She is gone. RIP Mami 6/15/42 - 9/11/09
It has been a long time since I blogged. I have so many things on my mind that I am astounded that I can keep my cool and my sanity. This year my mother was diagnosed with a rare form of Adrenal Cancer. It was end stage. The doctors could not do anything about it.
She passed away on September 11, 2009. This has been the single most devastating blow I have received in my entire life. NOTHING that anyone else can do to me or say to me will hurt as much as this EVER!!!!. There is no pain like the loss of your mother. Lost friends, lost loves………nothing compares or feels quite so sharp.
I cry every day.
I miss her.
I comfort myself in knowing that we all took care of her until her last breath and she died in her home, in her bed, surrounded by those she loved most.
My mother was an amazing woman and everyone that had the chance to really know her and share their lives with her….is blessed. Her memory lives on in the happy times we all shared with her. My mother taught me so many things. I am the woman I am today because of her. Everything that is great in me is because of her.

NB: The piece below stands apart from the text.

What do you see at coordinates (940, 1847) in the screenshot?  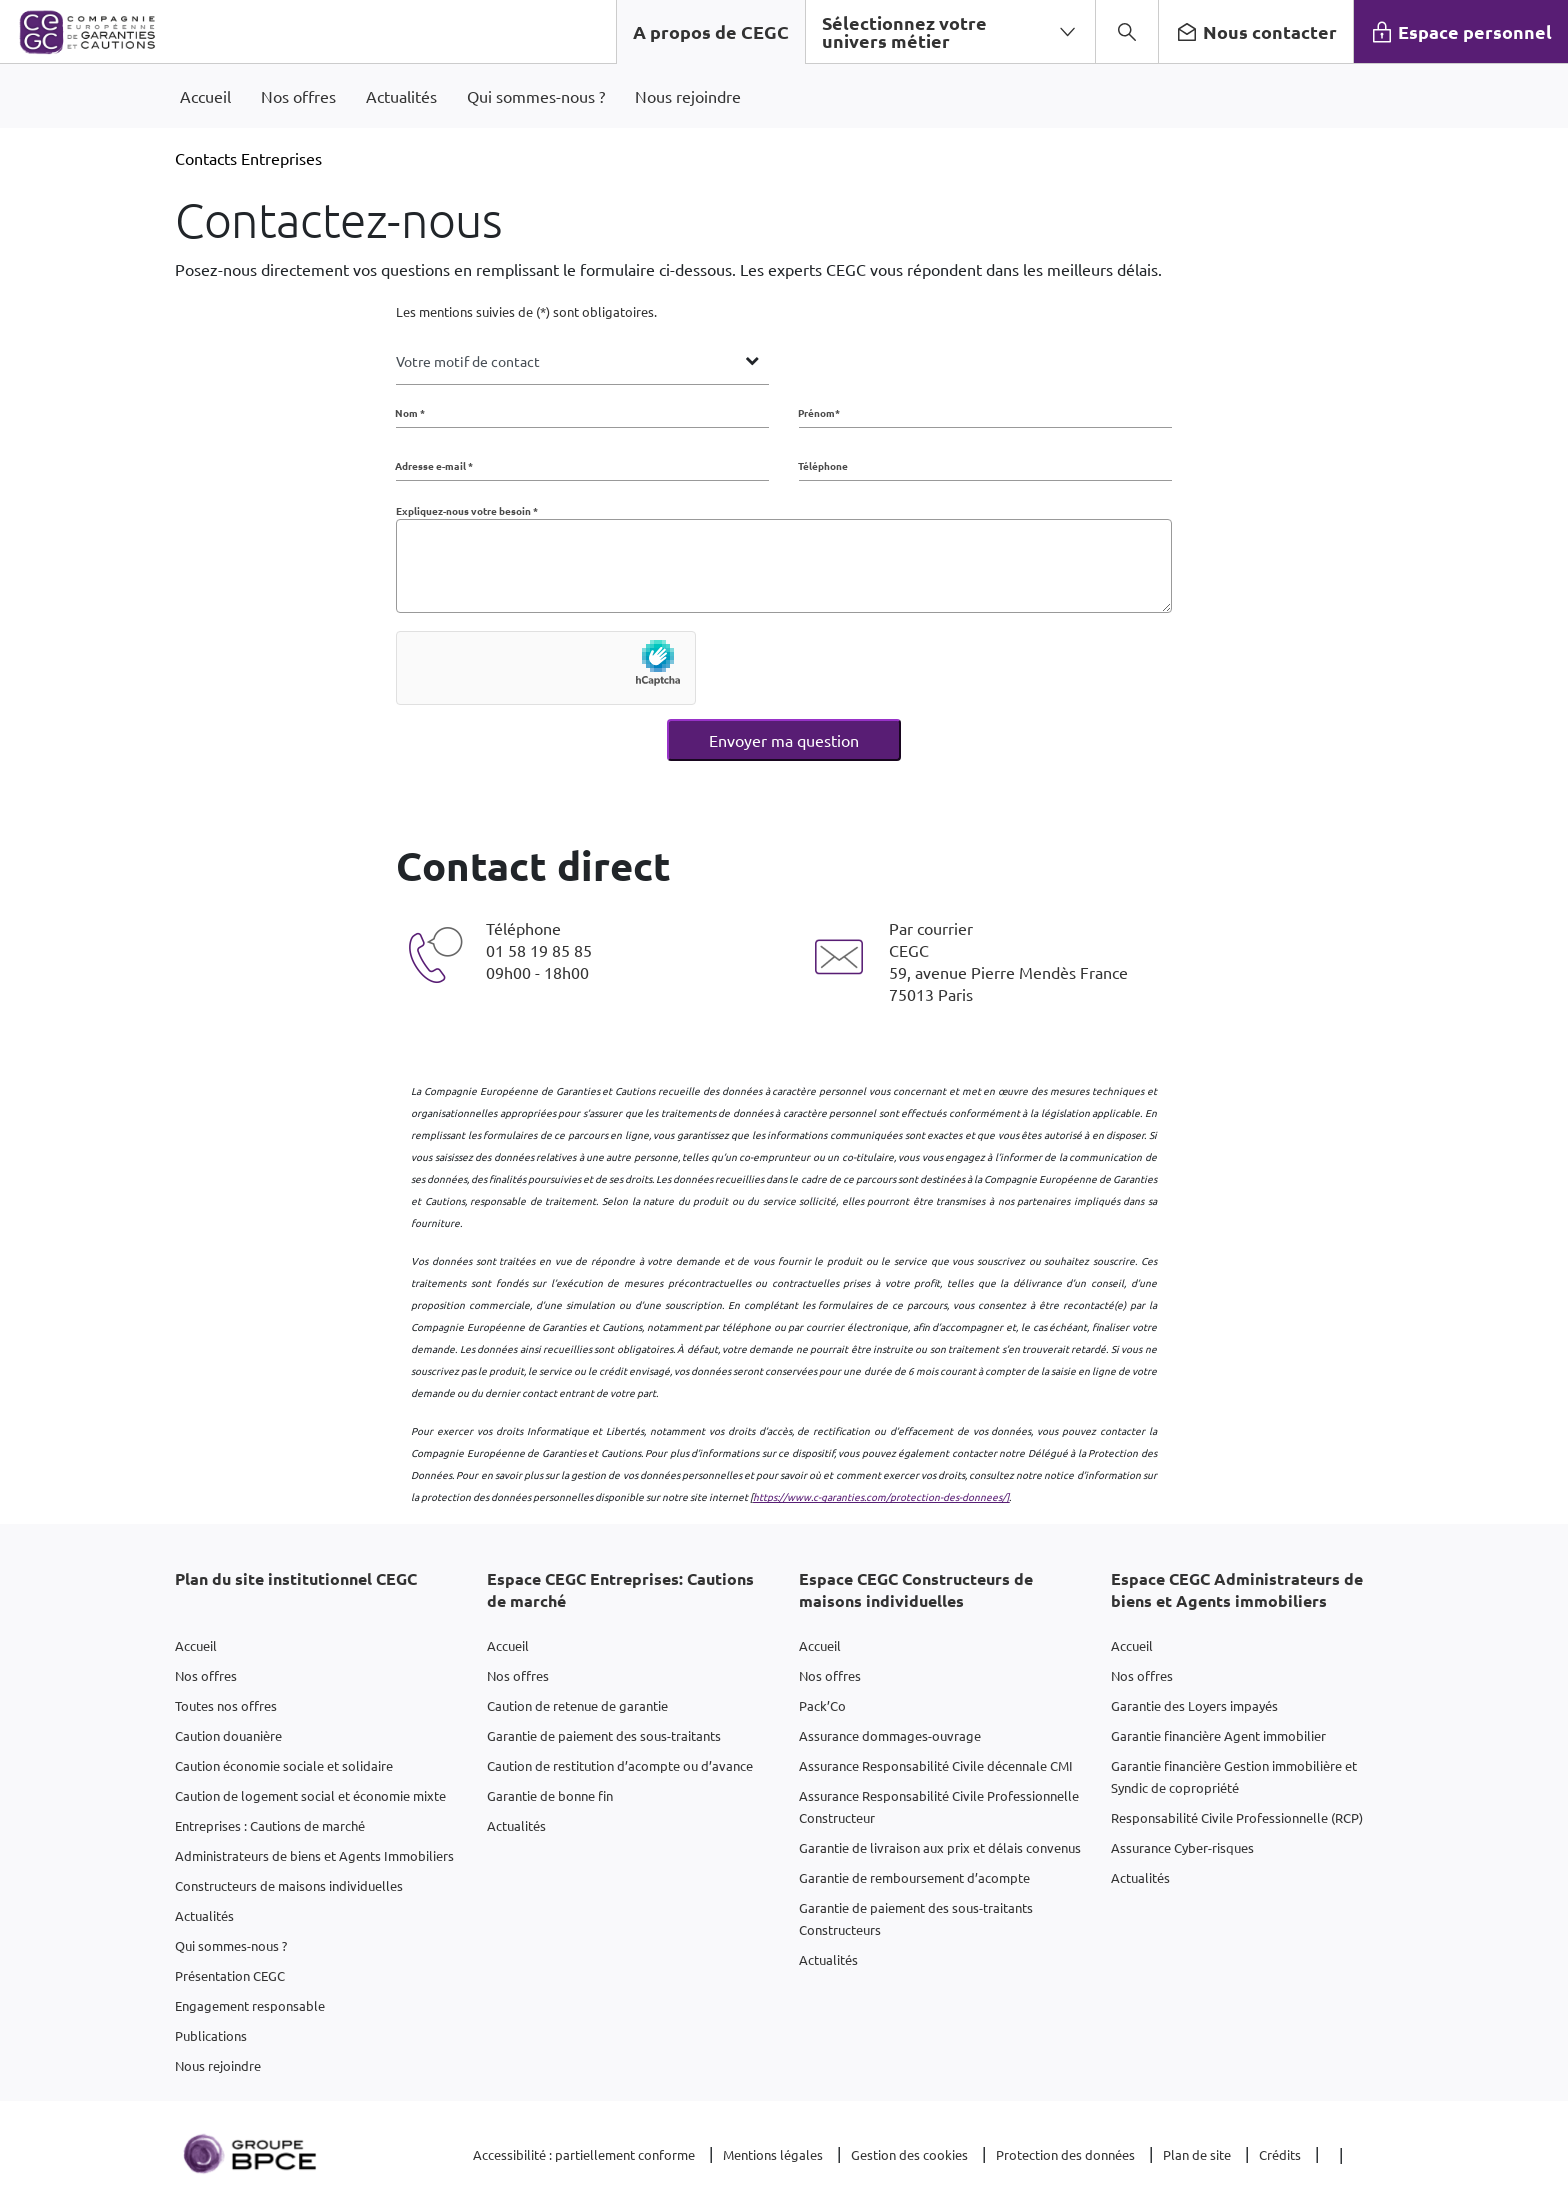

My life is constantly put in perspective by the monumental occurrences in my life. Death and cancer have a way of making everything else look insignificant and petty.
I want everyone reading this blog to spend time with their parents and really get to know them at their core level. Tell them you love them every single day. Have a relationship with your parents before you lose them. I am fortunate that I had a very good relationship and friendship with my mom. She loved my brother and I fiercely and was always there for us when we needed her. I know that she is looking after me even now.
Comments
Only thing I can say is at least she is no longer suffering and is in a better place...
Barbara (aka Babs)
I truly admire your strength. Keep in mind you can count on me when ever you're in need of a friend.